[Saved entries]
- - - -
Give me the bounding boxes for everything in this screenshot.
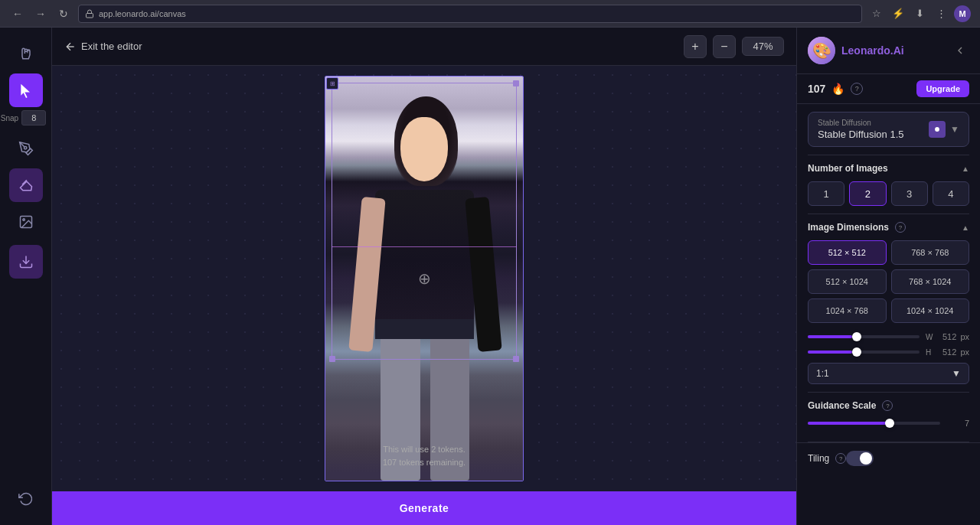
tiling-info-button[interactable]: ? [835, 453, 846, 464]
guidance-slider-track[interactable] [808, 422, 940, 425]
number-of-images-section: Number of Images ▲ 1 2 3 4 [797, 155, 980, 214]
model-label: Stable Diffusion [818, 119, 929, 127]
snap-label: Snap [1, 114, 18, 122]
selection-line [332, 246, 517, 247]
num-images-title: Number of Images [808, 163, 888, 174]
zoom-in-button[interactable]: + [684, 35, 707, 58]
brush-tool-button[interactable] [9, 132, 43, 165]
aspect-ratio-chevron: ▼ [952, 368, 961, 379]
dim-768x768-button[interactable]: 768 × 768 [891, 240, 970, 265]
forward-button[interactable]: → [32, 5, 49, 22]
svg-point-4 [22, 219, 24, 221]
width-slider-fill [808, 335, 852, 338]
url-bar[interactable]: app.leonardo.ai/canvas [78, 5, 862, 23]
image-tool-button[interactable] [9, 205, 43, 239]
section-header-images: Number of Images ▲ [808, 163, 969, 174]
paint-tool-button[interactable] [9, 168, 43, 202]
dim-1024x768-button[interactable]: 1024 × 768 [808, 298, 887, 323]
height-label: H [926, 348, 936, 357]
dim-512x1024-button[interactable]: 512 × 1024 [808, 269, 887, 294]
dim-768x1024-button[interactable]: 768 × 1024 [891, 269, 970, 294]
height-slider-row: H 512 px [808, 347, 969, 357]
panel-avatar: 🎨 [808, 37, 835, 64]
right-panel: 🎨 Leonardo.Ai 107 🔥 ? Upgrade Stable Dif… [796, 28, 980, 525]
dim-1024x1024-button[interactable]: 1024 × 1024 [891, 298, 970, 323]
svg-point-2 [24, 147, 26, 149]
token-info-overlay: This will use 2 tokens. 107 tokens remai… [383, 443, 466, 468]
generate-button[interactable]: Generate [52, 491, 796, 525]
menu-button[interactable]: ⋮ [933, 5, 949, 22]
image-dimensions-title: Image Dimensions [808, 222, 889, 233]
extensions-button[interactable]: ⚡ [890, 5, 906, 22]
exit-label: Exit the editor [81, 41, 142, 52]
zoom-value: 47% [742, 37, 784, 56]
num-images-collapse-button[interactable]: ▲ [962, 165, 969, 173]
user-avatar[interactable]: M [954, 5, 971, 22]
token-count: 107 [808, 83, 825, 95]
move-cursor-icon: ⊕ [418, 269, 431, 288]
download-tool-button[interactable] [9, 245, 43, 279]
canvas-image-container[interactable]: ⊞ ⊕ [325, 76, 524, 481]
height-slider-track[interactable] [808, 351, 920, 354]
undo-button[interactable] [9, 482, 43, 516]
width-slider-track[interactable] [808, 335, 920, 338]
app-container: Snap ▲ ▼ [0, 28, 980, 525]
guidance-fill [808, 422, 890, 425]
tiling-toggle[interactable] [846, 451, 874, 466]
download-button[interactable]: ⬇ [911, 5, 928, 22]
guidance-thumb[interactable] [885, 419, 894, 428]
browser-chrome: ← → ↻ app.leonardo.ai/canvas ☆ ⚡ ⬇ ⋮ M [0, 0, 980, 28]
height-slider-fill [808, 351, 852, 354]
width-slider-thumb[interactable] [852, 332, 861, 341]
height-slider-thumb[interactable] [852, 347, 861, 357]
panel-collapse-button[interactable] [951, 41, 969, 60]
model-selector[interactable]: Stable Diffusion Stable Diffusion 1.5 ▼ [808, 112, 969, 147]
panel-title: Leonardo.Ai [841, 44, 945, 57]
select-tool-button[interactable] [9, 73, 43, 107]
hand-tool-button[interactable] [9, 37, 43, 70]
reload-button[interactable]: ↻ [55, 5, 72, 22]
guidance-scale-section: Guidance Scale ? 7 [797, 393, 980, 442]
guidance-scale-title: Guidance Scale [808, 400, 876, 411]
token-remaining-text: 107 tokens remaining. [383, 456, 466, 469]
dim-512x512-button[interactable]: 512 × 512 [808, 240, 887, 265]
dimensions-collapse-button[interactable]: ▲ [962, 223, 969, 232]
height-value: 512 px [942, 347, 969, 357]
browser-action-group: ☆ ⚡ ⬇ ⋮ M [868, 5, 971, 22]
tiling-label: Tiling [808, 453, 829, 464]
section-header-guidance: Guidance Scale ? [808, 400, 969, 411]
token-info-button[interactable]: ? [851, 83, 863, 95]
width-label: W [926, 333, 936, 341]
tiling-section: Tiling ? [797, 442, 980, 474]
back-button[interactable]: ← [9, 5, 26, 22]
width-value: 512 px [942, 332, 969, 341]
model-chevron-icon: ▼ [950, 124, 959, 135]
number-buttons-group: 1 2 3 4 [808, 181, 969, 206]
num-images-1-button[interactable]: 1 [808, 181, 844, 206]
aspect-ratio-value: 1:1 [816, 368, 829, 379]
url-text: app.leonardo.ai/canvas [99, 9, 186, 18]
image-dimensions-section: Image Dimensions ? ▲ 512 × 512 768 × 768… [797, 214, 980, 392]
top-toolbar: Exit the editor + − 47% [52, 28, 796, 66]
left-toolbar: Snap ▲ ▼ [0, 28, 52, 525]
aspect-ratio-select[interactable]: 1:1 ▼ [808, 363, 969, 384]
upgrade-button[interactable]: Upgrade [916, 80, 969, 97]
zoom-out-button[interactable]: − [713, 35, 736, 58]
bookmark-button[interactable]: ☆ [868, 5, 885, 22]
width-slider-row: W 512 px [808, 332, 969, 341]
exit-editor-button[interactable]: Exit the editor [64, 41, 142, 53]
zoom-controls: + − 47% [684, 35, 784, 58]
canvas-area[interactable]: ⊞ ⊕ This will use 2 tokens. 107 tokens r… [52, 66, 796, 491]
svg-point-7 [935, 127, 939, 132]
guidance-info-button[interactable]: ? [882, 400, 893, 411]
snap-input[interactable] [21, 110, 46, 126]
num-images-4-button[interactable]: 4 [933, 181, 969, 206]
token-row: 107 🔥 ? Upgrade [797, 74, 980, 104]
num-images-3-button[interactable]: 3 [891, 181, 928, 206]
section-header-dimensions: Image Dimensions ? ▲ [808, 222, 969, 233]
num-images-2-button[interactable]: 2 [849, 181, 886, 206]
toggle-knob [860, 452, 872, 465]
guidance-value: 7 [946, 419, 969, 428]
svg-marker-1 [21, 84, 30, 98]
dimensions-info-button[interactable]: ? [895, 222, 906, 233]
- - - -
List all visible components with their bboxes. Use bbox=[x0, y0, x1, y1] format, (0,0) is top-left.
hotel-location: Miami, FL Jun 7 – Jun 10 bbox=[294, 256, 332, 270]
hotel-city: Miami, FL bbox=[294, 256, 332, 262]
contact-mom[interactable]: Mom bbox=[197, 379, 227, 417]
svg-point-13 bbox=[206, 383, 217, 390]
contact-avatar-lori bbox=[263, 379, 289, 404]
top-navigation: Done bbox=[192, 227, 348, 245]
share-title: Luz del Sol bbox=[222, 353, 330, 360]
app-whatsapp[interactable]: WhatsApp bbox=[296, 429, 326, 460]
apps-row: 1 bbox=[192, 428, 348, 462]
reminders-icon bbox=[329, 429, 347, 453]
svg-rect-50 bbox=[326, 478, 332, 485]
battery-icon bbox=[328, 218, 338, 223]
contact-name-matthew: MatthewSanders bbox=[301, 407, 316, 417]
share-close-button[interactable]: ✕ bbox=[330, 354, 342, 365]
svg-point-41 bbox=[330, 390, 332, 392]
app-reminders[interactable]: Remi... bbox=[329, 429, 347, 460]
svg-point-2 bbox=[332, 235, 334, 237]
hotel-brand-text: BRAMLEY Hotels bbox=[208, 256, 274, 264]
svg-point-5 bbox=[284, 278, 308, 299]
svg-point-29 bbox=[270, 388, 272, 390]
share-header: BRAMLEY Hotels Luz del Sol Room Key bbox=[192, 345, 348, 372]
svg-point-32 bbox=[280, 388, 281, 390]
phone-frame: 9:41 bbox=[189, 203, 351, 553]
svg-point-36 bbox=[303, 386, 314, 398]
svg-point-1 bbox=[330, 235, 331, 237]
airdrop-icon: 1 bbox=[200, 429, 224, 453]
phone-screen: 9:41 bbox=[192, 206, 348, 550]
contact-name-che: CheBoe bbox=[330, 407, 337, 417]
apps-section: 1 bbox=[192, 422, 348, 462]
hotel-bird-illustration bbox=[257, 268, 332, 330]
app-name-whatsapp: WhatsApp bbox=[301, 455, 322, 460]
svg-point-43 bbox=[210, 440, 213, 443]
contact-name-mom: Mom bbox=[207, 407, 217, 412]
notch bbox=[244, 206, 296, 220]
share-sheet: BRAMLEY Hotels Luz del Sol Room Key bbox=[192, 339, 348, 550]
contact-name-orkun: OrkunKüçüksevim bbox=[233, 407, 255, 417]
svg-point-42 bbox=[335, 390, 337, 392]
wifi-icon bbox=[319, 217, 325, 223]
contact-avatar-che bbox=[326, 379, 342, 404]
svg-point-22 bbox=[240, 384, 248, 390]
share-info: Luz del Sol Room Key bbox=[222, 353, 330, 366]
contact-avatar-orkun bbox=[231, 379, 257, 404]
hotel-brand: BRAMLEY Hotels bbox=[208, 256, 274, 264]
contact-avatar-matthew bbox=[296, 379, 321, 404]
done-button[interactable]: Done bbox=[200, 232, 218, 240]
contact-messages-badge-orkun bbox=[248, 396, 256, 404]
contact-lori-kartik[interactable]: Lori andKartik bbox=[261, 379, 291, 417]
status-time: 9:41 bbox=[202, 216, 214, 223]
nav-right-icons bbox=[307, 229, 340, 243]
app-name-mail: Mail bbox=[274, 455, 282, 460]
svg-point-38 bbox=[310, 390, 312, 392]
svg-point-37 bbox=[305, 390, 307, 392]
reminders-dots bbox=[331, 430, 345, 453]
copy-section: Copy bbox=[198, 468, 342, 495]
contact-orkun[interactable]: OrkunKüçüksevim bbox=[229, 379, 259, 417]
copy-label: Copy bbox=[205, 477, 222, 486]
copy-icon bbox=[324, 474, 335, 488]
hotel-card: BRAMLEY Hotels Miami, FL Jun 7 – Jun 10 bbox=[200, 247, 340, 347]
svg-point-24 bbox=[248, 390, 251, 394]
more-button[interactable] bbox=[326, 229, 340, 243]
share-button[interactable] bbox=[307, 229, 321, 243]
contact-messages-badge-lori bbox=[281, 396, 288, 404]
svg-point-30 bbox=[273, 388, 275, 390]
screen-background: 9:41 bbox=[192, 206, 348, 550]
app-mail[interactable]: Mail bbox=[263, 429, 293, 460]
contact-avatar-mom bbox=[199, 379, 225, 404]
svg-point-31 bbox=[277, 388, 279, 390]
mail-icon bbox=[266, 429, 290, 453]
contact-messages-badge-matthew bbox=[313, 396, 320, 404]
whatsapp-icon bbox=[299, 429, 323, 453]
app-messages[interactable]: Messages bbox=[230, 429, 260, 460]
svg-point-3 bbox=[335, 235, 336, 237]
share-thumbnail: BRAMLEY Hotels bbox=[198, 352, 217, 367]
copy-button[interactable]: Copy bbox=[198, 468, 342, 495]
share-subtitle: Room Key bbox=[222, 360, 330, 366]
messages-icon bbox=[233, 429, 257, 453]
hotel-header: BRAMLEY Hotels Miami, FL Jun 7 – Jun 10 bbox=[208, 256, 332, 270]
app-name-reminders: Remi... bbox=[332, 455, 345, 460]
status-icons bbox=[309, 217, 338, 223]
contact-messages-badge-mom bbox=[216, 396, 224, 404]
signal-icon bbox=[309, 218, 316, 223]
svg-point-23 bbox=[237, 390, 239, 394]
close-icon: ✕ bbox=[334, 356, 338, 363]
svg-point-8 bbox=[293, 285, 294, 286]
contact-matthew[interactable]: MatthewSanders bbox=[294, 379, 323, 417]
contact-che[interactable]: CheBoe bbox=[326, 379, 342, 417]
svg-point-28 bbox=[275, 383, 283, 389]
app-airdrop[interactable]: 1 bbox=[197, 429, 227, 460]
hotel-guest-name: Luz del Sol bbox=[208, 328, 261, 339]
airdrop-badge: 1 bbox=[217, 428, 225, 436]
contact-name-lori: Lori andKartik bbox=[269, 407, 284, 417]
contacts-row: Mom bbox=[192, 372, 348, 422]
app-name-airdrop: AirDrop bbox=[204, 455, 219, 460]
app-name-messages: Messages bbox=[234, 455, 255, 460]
- - - -
**Your instructions:**
Which lines above contain the word "close"? Copy each one.

**Solved exercise:**
share-close-button[interactable]: ✕ bbox=[330, 354, 342, 365]
close-icon: ✕ bbox=[334, 356, 338, 363]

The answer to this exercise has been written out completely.